Recensione di Lorenzo Pallotta al libro “Disuguaglianze” di Franzini-Pianta

 Recensione di Lorenzo Pallotta al libro “Disuguaglianze” di Franzini-Pianta

Disuguaglianze: quante sono, come combatterle

M. Franzini – M. Pianta
Roma-Bari, Laterza, 2016, pp.200, 14 euro.

Recensione di Lorenzo Pallotta

Questo libro sintetizza anni di ricerca, di presentazioni a seminari e discussioni pubbliche sulla disuguaglianza. Le principali idee qui esposte sono rintracciabili in alcuni saggi precedenti di Franzini, Pianta e Marcon (Cfr. su questa Rivista, n.5-6/2013, la recensione di Disuguaglianze inaccettabili di Franzini).Gli è che, le disuguaglianze di reddito e di ricchezza sono aumentate in tutti i paesi avanzati e quelle di reddito sono tornate addirittura ai livelli di un secolo fa. Esse rimangono estremamente alte anche a livello mondiale, nonostante il più alto reddito medio di paesi emergenti come Cina ed India.
La disuguaglianza è dunque oggetto di una crescente attenzione tant’è che alcuni libri che l’hanno evidenziata sono perfino diventati best-seller (Cfr. su questa Rivista, n.5-6/2014 e n.2- 3/2017, le recensioni dei testi di Piketty e Stiglitz). E però, nonostante i molti studi apparsi finora, manca ancora una spiegazione convincente e completa dei meccanismi che sono alla radice di questo fenomeno che, forse anche per questo, non viene considerato un obiettivo chiave per l’azione dei governi. E difatti, nonostante occasionali manifestazioni contro l’1% dei più ricchi, manca una appropriata strategia politica. Gli AA. propongono un’interpretazione che conferisce un notevole peso a quattro motori che alimentano la disuguaglianza nel capitalismo di oggi: il potere del capitale sul lavoro, l’ascesa di un “capitalismo oligarchico”, l’individualizzazione delle condizioni economiche e l’arretramento della politica.
L’azione congiunta di questi motori sta cambiando le modalità di funzionamento non soltanto del sistema economico ma anche di quello politico, tant’è che l’economia sta diventando meno dinamica, la società più ingiusta e la politica meno democratica.
Un punto di svolta nella dinamica delle disparità viene considerato l’avvento del neoliberismo con le vittorie della Thatcher nel 1979 in Gran Bretagna e di Reagan l’anno dopo negli Usa.

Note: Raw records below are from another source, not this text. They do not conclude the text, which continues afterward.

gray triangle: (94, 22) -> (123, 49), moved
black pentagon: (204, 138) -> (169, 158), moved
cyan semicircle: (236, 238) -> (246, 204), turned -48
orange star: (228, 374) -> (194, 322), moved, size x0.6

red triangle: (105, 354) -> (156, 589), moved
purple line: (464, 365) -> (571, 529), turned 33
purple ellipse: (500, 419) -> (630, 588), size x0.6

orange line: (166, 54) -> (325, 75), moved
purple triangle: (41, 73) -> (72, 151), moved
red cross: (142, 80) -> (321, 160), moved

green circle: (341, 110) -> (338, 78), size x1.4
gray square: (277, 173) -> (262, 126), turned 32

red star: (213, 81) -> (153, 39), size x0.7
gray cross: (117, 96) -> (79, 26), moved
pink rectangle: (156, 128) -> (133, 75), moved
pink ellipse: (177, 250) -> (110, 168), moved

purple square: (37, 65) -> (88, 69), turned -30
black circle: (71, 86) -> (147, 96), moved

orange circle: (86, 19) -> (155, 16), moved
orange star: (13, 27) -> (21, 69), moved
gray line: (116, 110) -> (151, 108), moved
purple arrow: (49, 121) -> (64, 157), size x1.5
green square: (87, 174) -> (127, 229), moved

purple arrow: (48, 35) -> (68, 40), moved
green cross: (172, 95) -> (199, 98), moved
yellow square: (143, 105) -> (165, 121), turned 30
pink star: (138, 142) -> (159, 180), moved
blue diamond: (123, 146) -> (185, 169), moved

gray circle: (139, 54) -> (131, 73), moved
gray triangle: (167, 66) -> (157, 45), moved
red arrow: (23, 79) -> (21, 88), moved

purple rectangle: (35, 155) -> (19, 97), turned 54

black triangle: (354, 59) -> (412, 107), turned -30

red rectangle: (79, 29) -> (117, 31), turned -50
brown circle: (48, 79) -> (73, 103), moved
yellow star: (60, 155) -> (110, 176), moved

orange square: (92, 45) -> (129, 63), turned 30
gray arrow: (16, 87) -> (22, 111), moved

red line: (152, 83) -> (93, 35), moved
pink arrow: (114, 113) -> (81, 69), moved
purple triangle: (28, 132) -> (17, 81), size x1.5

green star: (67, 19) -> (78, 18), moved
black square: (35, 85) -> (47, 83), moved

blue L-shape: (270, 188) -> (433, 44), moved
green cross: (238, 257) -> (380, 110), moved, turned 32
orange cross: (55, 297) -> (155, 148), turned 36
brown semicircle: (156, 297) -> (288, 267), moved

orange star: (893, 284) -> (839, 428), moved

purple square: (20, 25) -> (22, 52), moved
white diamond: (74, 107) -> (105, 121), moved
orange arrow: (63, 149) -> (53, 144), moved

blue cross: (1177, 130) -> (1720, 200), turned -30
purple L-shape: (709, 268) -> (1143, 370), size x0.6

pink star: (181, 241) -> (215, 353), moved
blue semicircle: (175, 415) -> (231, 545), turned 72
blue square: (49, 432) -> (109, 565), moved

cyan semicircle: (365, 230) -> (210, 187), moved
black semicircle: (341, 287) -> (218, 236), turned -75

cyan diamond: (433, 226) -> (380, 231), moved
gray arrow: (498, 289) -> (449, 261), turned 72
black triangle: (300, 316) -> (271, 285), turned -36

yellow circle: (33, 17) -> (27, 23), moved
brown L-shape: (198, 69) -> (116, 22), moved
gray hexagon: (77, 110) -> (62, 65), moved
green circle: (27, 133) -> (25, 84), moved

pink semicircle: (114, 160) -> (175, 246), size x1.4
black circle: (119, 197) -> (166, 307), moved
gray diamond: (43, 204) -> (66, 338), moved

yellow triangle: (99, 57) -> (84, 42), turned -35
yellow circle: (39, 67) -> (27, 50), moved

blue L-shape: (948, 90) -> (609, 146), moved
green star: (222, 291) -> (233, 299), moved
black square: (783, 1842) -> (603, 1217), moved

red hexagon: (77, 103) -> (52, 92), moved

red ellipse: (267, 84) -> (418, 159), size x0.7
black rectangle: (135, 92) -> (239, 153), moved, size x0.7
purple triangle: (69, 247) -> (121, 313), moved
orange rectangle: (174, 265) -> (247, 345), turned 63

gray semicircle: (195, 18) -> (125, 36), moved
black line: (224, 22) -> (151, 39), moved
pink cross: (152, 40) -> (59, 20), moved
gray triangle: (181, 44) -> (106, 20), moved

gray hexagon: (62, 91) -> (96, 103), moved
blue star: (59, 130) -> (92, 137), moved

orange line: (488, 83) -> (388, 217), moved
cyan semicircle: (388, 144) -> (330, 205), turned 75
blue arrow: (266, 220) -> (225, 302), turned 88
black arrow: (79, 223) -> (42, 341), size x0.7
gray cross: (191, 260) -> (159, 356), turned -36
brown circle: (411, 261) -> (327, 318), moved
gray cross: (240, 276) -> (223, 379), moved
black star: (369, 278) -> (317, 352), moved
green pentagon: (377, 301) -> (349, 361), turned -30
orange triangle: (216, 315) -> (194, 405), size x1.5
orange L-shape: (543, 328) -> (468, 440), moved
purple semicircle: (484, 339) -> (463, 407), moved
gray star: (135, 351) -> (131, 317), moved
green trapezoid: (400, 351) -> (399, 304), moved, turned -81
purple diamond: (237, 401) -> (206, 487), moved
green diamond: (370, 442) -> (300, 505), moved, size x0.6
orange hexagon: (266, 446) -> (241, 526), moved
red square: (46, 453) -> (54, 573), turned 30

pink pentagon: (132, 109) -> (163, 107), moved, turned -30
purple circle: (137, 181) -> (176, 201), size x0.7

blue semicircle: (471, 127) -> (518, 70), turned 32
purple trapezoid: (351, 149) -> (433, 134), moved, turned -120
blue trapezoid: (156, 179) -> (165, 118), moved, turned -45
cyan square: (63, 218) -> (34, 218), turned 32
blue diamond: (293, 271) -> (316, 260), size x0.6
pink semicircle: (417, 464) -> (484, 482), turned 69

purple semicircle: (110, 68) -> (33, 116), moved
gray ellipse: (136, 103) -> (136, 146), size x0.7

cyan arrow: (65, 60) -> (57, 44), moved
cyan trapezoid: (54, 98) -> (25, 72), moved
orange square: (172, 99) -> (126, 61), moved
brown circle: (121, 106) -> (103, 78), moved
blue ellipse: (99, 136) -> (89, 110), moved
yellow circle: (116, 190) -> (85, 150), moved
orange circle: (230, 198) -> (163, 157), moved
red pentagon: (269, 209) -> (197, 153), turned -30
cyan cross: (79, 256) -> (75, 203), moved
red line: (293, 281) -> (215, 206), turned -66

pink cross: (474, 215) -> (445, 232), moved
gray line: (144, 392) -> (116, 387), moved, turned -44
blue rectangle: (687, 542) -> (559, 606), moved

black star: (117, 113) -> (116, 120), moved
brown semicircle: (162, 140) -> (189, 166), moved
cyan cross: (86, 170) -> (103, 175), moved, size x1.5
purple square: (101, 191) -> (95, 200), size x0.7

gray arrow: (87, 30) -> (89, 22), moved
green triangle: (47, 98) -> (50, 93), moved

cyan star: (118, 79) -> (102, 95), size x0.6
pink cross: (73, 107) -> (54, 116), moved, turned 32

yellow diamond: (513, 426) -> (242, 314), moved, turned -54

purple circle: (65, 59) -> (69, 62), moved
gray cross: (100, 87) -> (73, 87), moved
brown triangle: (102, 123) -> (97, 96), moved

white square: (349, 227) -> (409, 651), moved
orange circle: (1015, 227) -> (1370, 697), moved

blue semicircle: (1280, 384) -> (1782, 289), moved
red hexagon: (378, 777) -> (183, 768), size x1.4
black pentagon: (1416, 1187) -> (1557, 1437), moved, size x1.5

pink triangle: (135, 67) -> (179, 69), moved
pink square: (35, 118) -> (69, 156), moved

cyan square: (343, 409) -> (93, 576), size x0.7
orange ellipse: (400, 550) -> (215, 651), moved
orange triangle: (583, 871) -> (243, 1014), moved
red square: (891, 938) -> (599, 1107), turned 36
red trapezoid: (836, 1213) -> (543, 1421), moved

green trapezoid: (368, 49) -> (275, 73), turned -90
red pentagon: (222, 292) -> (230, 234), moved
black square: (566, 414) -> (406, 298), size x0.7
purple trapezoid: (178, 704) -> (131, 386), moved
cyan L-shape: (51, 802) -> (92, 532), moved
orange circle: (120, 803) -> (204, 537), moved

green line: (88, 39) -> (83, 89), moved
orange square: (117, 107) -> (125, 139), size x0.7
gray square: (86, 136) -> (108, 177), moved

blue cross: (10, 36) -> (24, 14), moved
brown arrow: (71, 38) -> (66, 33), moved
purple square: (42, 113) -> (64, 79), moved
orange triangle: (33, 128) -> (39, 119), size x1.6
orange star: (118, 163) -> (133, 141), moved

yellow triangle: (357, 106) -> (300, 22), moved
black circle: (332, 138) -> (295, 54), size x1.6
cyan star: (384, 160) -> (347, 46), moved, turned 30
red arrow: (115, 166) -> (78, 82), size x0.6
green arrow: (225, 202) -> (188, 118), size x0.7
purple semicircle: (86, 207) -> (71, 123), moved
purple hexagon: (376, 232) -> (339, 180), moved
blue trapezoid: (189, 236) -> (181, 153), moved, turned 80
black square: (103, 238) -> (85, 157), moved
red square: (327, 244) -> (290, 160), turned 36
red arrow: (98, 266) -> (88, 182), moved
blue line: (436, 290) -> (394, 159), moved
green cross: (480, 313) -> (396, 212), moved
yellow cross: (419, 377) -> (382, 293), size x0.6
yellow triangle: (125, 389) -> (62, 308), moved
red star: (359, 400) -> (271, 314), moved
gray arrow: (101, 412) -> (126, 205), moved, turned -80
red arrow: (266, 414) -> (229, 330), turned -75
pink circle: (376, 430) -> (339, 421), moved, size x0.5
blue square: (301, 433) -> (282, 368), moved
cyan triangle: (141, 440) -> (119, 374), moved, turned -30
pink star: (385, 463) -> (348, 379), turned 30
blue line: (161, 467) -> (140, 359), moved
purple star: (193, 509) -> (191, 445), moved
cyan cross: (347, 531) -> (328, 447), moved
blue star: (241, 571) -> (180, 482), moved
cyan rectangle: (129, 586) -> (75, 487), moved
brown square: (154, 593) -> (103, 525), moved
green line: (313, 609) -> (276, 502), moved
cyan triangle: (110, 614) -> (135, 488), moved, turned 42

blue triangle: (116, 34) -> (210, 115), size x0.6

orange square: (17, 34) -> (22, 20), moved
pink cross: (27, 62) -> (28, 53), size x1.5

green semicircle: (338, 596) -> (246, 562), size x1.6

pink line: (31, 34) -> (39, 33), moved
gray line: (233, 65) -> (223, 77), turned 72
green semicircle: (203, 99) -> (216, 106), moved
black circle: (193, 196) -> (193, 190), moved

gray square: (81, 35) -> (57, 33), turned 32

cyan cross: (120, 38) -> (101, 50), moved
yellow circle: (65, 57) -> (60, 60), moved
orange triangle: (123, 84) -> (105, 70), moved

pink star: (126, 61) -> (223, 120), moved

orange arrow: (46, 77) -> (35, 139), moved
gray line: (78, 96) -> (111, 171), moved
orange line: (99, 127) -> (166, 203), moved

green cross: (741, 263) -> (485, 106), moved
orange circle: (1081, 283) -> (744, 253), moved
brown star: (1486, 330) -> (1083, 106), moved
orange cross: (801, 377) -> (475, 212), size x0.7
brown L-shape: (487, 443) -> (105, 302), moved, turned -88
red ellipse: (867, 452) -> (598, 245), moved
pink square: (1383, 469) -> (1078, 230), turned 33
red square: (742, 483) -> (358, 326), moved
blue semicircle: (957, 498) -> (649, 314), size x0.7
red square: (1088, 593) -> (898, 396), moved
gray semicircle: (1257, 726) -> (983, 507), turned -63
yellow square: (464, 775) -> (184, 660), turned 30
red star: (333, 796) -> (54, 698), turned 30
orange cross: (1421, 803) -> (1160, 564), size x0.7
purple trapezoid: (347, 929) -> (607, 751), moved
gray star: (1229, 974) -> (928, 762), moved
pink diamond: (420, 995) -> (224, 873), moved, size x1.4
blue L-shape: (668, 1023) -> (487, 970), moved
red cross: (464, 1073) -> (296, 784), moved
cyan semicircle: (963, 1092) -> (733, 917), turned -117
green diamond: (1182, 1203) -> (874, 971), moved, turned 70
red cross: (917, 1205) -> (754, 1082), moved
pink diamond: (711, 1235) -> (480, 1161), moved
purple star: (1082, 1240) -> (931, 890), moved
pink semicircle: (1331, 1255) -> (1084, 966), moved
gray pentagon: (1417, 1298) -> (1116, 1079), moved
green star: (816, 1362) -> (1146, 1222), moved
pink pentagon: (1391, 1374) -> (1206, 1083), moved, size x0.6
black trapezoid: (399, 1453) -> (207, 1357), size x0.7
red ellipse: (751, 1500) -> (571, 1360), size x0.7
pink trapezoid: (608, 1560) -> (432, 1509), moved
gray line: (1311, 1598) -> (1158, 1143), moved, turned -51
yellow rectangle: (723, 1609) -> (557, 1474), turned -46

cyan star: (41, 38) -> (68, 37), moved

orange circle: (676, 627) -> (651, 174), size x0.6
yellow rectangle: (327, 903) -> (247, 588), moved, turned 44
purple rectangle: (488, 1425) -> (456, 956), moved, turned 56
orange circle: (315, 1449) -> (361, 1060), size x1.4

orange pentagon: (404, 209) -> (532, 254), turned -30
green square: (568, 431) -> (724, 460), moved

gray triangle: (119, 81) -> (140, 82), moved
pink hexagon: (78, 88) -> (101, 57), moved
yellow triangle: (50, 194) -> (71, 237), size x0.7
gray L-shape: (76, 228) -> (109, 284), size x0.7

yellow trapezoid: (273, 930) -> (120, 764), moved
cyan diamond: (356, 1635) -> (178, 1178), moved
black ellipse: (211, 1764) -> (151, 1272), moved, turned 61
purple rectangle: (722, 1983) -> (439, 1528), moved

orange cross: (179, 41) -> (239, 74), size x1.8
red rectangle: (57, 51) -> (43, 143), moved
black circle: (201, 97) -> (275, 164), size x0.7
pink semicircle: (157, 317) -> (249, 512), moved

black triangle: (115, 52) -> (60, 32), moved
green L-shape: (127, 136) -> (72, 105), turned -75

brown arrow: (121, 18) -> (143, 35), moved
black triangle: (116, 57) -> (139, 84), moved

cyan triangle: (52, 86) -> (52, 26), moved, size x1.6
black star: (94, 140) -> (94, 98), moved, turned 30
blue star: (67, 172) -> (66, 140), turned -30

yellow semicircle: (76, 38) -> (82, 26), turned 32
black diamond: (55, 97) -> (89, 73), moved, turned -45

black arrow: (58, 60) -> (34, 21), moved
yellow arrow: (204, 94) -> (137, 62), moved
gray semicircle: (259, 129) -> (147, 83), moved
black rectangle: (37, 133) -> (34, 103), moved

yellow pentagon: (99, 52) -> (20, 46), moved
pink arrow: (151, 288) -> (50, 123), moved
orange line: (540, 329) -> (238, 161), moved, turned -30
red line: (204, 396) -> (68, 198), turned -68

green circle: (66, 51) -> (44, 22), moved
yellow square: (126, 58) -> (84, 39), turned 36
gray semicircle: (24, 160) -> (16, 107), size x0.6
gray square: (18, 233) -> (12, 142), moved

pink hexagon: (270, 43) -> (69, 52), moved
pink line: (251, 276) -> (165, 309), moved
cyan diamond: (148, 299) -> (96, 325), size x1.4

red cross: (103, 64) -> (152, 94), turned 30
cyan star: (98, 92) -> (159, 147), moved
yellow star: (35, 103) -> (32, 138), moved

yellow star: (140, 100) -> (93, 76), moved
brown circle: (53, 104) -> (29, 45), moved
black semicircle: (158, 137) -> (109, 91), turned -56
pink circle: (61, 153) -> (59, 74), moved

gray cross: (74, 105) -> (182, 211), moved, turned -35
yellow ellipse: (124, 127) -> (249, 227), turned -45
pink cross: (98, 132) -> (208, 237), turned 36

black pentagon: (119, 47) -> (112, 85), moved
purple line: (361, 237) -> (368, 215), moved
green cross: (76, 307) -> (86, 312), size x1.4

Il nuovo credo economico-politico ha smantellato il consenso keynesiano del dopoguerra mettendo al centro del processo economico il mercato che, una volta liberalizzato e deregolamentato, sarebbe stato in grado non solo di allocare efficientemente le risorse ma anche di distribuire equamente i compensi.
Alla crisi degli anni Settanta del secolo scorso, le istituzioni hanno risposto con la deregolamentazione del settore bancario, la liberalizzazione dei movimenti di capitale e con nuovi strumenti finanziari (future, derivati, hedge funds ed altri) che hanno alimentato la speculazione di breve periodo.
Dieci anni dopo, nei paesi avanzati la globalizzazione e la diffusione delle tecnologie informatiche hanno trasformato i sistemi di produzione e i flussi d’investimento, riducendo la produzione interna, distruggendo posti di lavoro, abbassando i salari e minando il potere dei sindacati. In questi paesi, il nuovo potere del capitale sul lavoro ha portato dagli anni Ottanta ad oggi a uno spostamento di almeno dieci punti percentuali di Pil dalla quota dei salari a quella del capitale. E questo spiega il valore crescente delle attività finanziarie e immobiliari, l’aumento inconsueto dei redditi dei super ricchi e dei compensi dei manager. Nelle 350 maggiori imprese Usa, fatto pari a uno il salario medio dei dipendenti, i compensi dei manager sono passati da 30 nel 1978 a 383 nel 2000 e a 296 nel 2013.
E però, le distanze sono aumentate non solo tra i più ricchi e tutti gli altri ma anche all’interno della classe lavoratrice. Il processo di individualizzazione ha infatti messo i lavoratori in concorrenza l’uno con l’altro. Questi svolgono in genere lavori più precari, con un’ampia varietà di forme contrattuali (a tempo determinato, part-time, su commessa, con partita Iva) mentre i giovani vedono futuri professionali sempre più incerti e diversificati. Anche le pensioni dipendono da sistemi pensionistici differenziati e legati, spesso,
all’andamento dei mercati finanziari.
Fino agli anni Settanta nei paesi avanzati le disparità che emergevano dai meccanismi di mercato erano contenute dallo Stato attraverso una tassazione fortemente progressiva, da imposte specifiche sui beni di lusso, da elevate imposte di successione, dal
sostegno al reddito dei meno fortunati e da un’ampia fornitura di servizi pubblici fuori dal mercato (istruzione, sanità, sicurezza sociale, pensioni, tutela dell’ambiente, etc.).Dagli anni Ottanta in poi quasi tutte queste politiche sono state cancellate o indebolite, per cui questo arretramento della politica ha
avuto un notevole impatto negativo sulle disparità.
A partire dagli anni Novanta, a seguito delle disparità verificatesi nel decennio precedente, gli studi si sono spostati dalla distribuzione funzionale del reddito tra le classi sociali alle disuguaglianze tra gli individui. In effetti, le divisioni di classe sono diventate meno chiare e condizioni di genere, origine etnica, istruzione e qualificazione professionale sono risultati i fattori più idonei a spiegare la distribuzione personale dei redditi. Parallelamente, la rapida accumulazione dei patrimoni finanziari e immobiliari degli individui più ricchi ha prodotto una nuova attenzione sulle disuguaglianze.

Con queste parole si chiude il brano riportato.